The university has invested over £50 million developing the health research environment, with new buildings and refurbishments and a clinical simulation environment. The laboratories are equipped with state-of-the-art facilities and are overseen and maintained by a trained team of technicians and academics.
Centre staff have access to a range of facilities including electrophysiological, pharmacological, chemical, histological, radiochemical and molecular biology laboratories and a bioresource centre.
Visit our University of Brighton business consultancy pages for details on the facilities that we offer on a consultancy basis with expert academic and laboratory technical staff.
These include:
Brighton Genomics Laboratory:
The state-of-the-art, custom designed Brighton Genomics laboratory is housed within the Moulsecoomb campus at the University of Brighton and the team can be contacted directly at Genomics@brighton.ac.uk.
Image and Analysis Unit
The Image and Analysis Unit provides microscopy expertise, training, support, and instrumentation for the teaching, research, and consultancy activities of the Centre for Lifelong Health.
Members of the centre have access to the following equipment:
- Zeiss SIGMA FEG Scanning Electron Microscope
- Zeiss EVO LS-15 Environmental Scanning Electron Microscope
- Leica TCS SP5 Confocal Laser Scanning Microscope
- Digital Instruments Multimode Nanoscope Probe III Atomic Force Microscope
- Nikon Eclipse TE2000-U Light-Fluorescence Microscope with Digital SLR Camera
The University of Brighton currently has both cell line and primary tissue culture laboratories housed within the Huxley Building.
Cell line and Primary Tissue Culture laboratories
The department has an extensive bank of both human and animal cell lines including those used for research in the fields of ageing, diabetes, signal transduction, biomaterial, STEM cell, cancer, neurodegeneration and musculo-skeletal biology.
The cell line laboratory has 7 work stations, catering for 50+ users yearly and is staffed by 3 full-time members of the technical staff and a hypoxic chamber allowing for cell growth under hypoxic conditions.

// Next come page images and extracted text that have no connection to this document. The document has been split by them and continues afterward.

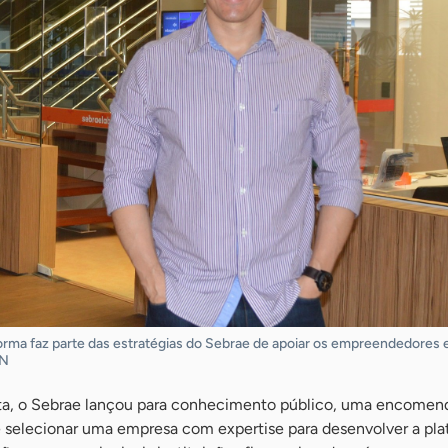
orma faz parte das estratégias do Sebrae de apoiar os empreendedores e
SN
sta, o Sebrae lançou para conhecimento público, uma encomen
de selecionar uma empresa com expertise para desenvolver a pla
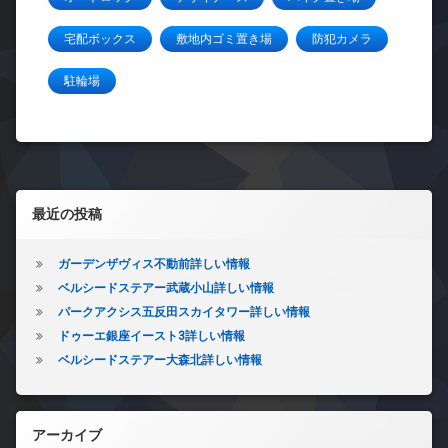
宅配ボックス
敷地内ゴミ置き場
防犯カメラ
駐輪場
左サイドバー
最近の投稿
ガーデンザヴィス不動前詳しい情報
ベルシードステアー武蔵小山詳しい情報
パークアクシス五反田スカイタワー詳しい情報
ドゥーエ銀座イースト3詳しい情報
ベルシードステアー大森北詳しい情報
アーカイブ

The HTA registered primary tissue culture facility has access to 3 class II microbiological hoods. Within this facility we also undertake transduction and retroviral infection assays on a number of primary isolates.
Human Movement Laboratory
Members can also draw upon a dedicated Human Movement Laboratory containing circa £800k of human movement and postural analysis equipment and have access to the Clinical Imaging Sciences Centre based at the Brighton and Sussex Medical School.
Researchers in the Centre also have access to the National Institute of Health’s Research Design Service South East.